The best archive format for web pages or sites is iCab's genious archive format: plain vanilla ZIP. Others will wake up someday and realize that, let's just hope they'll then acknowledge where it came from and won't make it just different enough to break compatibility.

iCab's "Save" (for current page) and "Download" (to follow links) commands put the exact content in a zip archive (replicating all files and folders hierarchy, with the domains as root folders). Some pages generated on the fly by scripts don't exist as files on the server and may not expand correctly from the archives, but anything else is transparent.

iCab has countless clever features, but the tricks to do this with vanilla zip files are incredibly brilliant and put all other browsers' ridiculous attempts to shame:

- you can share the archives with any user of any browser on any platform. They will have to decompress the archive unless other browsers authors see the light, but at least it's possible, unlike IE's stupid proprietary format, which isn't even compressed (not to mention stupid IE RE-DOWNLOADS the current page to save it even though it's already in RAM, in RAM cache, and in disk cache, idiots). By the way, iCab's homepage has a conversion utility from IE's useless archives to iCab's cross-platform zip

- RELATIVE LINKS still work in iCab, yet there's absolutely NO ALTERATION of the code or structure unlike any other tools that claim to "preserve" the links (everything that is in the archive is read from there, everything that isn't is found transparently on the web thanks to an obvious trick to preserve the original URL: simply deduce it from the archive's folder structure), of course relative links won't work if you extract the files from the archive to somewhere on your disk, but that's exactly what any web page author would expect since you get the exact original content (tools that alter the code to make relative links absolute are useless as archive formats for authors, who wrote relative links for a reason)
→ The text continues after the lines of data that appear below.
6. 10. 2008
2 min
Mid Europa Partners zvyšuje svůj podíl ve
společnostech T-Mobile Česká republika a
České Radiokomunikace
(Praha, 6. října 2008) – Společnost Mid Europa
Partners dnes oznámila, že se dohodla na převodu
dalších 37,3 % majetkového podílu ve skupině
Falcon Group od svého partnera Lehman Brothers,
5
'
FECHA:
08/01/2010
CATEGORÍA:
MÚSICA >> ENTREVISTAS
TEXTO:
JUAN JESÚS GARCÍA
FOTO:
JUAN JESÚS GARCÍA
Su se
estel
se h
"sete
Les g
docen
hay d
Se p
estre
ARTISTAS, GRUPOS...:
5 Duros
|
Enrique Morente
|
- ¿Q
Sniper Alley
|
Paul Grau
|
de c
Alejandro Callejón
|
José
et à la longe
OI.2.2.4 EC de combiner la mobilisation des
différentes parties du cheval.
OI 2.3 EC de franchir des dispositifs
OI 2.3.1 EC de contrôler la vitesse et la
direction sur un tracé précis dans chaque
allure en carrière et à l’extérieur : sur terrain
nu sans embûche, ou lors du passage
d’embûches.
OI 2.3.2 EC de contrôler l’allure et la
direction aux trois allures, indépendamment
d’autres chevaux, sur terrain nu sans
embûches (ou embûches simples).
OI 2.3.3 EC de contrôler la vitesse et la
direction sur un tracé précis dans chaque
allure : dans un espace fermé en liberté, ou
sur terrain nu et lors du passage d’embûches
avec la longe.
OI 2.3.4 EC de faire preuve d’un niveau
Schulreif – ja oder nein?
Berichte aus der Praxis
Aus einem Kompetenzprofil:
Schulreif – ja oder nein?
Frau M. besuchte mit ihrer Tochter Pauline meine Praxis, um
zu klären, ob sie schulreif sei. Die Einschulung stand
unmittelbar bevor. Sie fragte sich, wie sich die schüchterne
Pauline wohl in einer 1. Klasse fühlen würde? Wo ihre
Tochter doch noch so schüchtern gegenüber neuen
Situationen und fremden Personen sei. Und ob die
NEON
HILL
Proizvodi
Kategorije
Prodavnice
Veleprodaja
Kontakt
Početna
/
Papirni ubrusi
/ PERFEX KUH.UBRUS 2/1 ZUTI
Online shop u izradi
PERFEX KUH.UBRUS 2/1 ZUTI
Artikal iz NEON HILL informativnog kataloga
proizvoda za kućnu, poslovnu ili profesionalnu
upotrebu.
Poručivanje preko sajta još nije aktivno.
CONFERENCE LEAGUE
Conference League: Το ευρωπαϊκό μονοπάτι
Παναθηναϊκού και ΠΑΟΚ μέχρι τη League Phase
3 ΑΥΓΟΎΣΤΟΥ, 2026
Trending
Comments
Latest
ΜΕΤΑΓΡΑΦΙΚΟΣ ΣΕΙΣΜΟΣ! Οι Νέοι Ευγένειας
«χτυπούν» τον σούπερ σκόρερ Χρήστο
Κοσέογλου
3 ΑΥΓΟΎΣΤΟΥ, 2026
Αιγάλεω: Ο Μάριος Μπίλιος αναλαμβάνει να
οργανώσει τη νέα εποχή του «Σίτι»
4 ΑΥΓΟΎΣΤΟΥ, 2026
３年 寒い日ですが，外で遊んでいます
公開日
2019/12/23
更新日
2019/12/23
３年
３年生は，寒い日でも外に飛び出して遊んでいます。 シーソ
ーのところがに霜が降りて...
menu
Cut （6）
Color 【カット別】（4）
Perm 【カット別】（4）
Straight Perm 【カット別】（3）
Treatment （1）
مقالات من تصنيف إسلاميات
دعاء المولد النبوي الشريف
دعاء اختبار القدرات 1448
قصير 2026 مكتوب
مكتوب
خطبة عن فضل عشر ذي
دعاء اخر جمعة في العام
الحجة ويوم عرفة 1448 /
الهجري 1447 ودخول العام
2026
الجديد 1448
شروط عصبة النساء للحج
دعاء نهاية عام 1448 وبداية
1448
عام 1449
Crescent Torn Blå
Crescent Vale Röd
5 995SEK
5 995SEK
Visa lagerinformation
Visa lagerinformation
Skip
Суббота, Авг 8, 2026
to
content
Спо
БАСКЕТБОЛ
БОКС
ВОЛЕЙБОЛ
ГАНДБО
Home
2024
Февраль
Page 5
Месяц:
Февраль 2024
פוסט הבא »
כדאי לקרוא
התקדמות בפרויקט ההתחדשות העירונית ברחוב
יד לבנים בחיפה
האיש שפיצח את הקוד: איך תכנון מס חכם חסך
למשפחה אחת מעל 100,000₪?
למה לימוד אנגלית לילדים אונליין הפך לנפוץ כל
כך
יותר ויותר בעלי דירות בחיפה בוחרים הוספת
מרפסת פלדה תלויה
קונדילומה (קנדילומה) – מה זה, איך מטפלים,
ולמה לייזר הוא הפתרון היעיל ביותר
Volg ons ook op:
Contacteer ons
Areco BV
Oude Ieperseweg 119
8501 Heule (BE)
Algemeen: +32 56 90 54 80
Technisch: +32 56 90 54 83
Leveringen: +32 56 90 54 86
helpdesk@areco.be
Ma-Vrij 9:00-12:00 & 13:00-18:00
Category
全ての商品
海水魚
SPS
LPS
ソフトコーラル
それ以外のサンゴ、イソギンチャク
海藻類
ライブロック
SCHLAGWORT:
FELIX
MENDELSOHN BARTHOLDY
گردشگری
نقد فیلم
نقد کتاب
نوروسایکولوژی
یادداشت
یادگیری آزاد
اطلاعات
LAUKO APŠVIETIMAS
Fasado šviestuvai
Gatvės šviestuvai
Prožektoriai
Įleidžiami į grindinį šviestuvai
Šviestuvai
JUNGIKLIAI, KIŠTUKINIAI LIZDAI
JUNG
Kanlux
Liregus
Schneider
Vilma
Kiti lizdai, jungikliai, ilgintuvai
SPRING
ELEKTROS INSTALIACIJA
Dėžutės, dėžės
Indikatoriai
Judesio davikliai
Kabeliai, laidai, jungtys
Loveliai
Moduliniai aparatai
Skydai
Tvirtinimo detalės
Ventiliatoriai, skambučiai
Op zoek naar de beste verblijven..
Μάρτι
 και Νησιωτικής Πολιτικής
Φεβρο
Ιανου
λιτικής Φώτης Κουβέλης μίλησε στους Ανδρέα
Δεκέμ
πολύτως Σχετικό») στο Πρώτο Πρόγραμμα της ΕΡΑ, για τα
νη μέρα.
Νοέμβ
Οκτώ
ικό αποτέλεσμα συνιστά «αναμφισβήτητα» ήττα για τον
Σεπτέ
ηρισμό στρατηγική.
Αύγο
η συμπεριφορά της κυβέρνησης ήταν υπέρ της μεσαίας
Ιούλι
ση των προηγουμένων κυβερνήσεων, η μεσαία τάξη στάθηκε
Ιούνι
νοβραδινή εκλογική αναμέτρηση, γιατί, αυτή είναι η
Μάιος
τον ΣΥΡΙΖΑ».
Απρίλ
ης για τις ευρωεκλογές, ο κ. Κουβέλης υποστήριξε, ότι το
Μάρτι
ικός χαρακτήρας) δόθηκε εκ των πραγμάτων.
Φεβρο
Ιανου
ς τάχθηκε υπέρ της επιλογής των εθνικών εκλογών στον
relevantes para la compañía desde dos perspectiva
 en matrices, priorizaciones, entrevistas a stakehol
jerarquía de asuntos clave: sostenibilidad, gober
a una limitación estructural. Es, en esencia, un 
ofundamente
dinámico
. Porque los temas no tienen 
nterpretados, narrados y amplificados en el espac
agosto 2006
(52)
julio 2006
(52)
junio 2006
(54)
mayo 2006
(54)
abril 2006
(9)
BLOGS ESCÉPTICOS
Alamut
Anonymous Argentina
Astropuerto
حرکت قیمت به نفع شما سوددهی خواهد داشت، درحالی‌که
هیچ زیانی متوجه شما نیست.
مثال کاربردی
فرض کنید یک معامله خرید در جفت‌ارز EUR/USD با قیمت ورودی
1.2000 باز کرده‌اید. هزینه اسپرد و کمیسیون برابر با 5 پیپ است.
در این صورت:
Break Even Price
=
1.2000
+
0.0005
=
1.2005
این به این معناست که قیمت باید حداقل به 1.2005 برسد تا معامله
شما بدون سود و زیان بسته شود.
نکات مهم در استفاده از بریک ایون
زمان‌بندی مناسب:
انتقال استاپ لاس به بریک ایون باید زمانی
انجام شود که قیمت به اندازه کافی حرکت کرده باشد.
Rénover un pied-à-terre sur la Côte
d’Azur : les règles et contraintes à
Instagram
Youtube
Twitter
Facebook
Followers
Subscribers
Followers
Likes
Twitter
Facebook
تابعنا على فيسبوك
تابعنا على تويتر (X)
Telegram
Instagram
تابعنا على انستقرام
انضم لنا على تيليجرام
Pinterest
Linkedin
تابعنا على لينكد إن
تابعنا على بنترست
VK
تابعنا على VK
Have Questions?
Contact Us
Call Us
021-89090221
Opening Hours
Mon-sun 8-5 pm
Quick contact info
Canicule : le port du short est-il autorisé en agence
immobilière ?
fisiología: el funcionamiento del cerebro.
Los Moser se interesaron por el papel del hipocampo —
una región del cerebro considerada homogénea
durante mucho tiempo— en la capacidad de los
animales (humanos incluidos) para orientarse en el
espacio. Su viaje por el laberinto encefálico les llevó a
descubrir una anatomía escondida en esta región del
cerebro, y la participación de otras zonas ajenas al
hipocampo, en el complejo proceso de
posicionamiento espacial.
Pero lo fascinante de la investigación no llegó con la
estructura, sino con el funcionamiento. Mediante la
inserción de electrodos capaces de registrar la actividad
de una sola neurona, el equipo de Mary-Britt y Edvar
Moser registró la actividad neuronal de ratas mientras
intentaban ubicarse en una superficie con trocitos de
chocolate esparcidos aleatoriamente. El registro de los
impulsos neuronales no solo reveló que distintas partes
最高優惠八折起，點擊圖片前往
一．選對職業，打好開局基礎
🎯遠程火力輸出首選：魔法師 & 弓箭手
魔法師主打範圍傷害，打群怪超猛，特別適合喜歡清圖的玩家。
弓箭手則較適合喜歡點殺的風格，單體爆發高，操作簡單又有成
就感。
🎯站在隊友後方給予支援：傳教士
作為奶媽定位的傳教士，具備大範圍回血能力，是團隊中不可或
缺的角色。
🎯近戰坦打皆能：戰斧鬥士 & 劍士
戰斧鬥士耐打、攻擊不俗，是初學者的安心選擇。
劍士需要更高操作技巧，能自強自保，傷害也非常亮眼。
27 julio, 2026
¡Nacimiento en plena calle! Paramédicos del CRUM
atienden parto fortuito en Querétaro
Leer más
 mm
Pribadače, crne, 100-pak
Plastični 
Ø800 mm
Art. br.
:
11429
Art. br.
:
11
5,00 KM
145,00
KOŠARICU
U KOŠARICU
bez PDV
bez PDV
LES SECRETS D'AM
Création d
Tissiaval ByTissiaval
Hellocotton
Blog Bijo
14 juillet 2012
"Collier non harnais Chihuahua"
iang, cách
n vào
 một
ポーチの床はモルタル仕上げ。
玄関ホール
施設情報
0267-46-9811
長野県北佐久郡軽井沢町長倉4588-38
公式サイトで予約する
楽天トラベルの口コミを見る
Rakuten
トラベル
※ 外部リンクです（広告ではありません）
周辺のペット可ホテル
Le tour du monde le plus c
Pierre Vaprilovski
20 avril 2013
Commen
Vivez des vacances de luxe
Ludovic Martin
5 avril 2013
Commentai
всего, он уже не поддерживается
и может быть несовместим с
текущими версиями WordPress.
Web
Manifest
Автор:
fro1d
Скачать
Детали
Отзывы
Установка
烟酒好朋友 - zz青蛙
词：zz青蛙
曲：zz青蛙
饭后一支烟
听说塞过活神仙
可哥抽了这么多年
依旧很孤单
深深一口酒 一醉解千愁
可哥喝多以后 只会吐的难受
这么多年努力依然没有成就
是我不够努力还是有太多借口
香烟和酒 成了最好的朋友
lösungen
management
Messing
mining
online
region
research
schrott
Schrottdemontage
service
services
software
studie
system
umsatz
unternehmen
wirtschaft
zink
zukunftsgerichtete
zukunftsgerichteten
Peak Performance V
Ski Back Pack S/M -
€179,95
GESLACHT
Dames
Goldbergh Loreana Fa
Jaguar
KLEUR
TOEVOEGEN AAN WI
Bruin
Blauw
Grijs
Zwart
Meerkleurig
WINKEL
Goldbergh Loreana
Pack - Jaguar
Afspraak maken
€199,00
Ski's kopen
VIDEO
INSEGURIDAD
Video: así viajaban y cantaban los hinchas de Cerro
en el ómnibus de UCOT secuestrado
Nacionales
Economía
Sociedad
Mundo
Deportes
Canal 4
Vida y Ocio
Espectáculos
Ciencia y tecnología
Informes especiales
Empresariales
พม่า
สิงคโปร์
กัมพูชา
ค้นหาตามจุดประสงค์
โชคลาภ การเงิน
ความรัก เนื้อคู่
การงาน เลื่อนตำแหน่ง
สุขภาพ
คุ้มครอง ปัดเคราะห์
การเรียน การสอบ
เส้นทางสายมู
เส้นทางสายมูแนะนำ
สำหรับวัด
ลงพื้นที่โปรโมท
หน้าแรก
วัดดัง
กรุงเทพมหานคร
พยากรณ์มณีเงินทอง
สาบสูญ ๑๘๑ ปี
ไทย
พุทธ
- the archive is a standard zip file with absolutely no proprietary addition, just add ".zip" to the name to share it with PCs

- to tell that iCab owns it, it has ZIP•/iCAB type/creator codes and an empty "iCabWebArchive" file at the root of the archive (which may be useful if PCs and non-HFS disks kill the type codes)

- the first compressed file in the archive being the current page's source code, that's how iCab finds out where to start in a complex hierarchy, which is an insanely simple trick (of course non-iCab users who extract the files will have a harder time finding the relevant start page manually if the original had parts in countless folders and domains)

- there's nothing stopping you from editing the archive or forging one manually: just make sure the empty "iCabWebArchive" file is there and that your starting page is the first added to the archive (ZipIt has an "order" sort column to show that), then set its type/creator to ZIP•/iCAB (the 4th char in "ZIP•" is a "big dot" bullet).

Example, here's how this page looks in an iCab archive:

iCabWebArchive (empty file)
www.macosxhints.com (folder)
  article.php?sto0040407190019282 (html source as seen in the URL)
  images (folder)
    chm_viewS.jpg
    chm_xS.jpg
    thebook3.gif
    w_7.png
    w_chms.jpg
  layout (folder)
    Classic (folder)
      images (folder)
        topics (folder)
          rg-pick.gif
      style.php
      theme-images (folder)
        osxhints2.jpg
        pixel.gif

Now let's say I'd like to archive the linked screenshots too, but I don't want to download every linked file at level 2 or scratch my head to find how to filter out everything else while downloading. I just need to download those 2 files (option-click on each), look at their address in the browser's status bar or in their Finder comment to know where they belong, then add them to the "images" folder in the archive using ZipIt or StuffIt Deluxe or whatever (and reset the archive's type/creator if the zip program changed that).